Stored data entries
========================
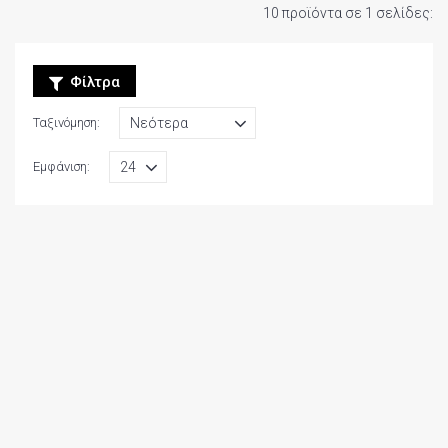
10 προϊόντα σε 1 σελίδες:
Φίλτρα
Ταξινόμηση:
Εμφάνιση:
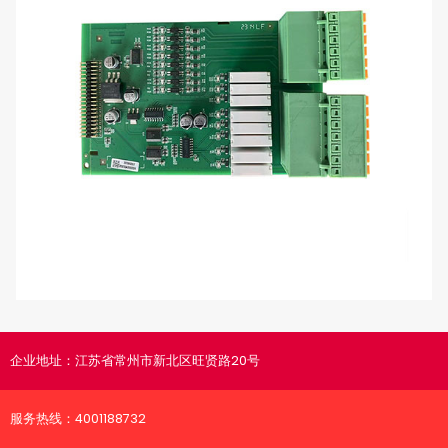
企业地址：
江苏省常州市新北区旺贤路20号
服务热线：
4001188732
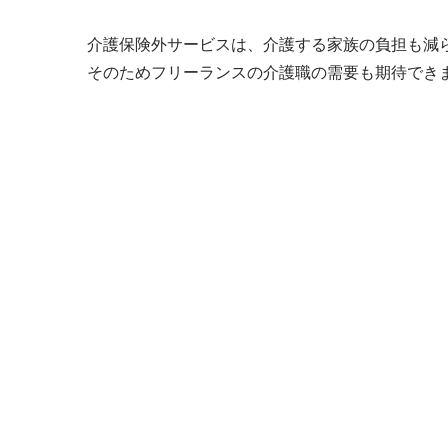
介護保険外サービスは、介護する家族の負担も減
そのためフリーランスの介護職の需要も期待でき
========================
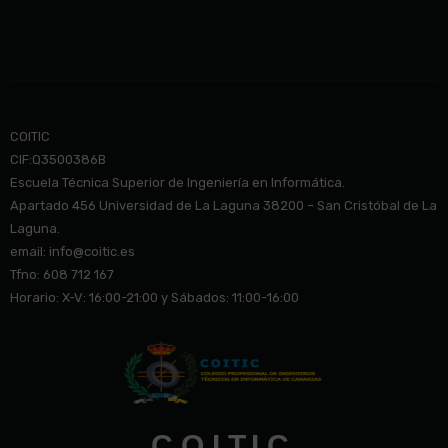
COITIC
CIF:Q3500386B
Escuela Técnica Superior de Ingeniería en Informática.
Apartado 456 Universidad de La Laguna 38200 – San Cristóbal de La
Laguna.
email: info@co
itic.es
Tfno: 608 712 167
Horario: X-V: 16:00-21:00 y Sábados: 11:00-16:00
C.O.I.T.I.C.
========================
- _Required action_: Find the word "Laguna" in the data and show each line that holds it.

- _Response area_:
Apartado 456 Universidad de La Laguna 38200 – San Cristóbal de La
Laguna.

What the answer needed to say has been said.